## Data for processing
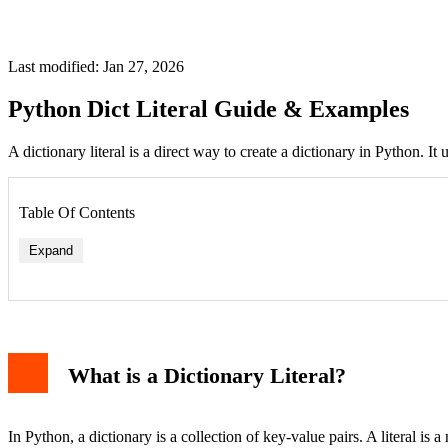
Last modified: Jan 27, 2026
Python Dict Literal Guide & Examples
A dictionary literal is a direct way to create a dictionary in Python. It
Table Of Contents
Expand
What is a Dictionary Literal?
In Python, a dictionary is a collection of key-value pairs. A literal is a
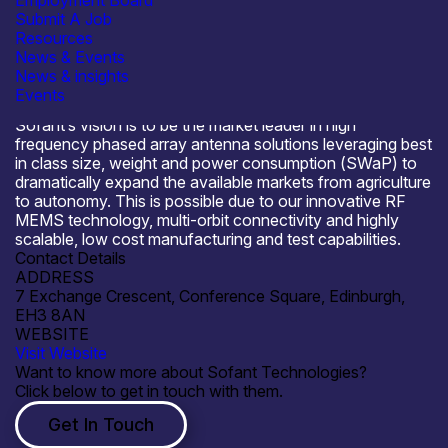
Employment Board
SME
Submit A Job
Resources
News & Events
News & insights
Events
About Sofant Technologies
Sofant’s vision is to be the market leader in high
frequency phased array antenna solutions leveraging best
in class size, weight and power consumption (SWaP) to
dramatically expand the available markets from agriculture
to autonomy. This is possible due to our innovative RF
MEMS technology, multi-orbit connectivity and highly
scalable, low cost manufacturing and test capabilities.
Contact Details
ADDRESS
7 Exchange Crescent, Conference Square, Edinburgh,
EH3 8AN
WEBSITE
Visit Website
Want to know more about Sofant Technologies?
Click below to get in touch with them.
Get In Touch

## What you have to do
Quote, exactly and only, the lines from the first line of the data above through the line containing "dramatically expand the". The pictures do not belong in it.

## Answer section
Last modified: Jan 27, 2026
Python Dict Literal Guide & Examples
A dictionary literal is a direct way to create a dictionary in Python. It
Table Of Contents
Expand
What is a Dictionary Literal?
In Python, a dictionary is a collection of key-value pairs. A literal is a
Employment Board
SME
Submit A Job
Resources
News & Events
News & insights
Events
About Sofant Technologies
Sofant’s vision is to be the market leader in high
frequency phased array antenna solutions leveraging best
in class size, weight and power consumption (SWaP) to
dramatically expand the available markets from agriculture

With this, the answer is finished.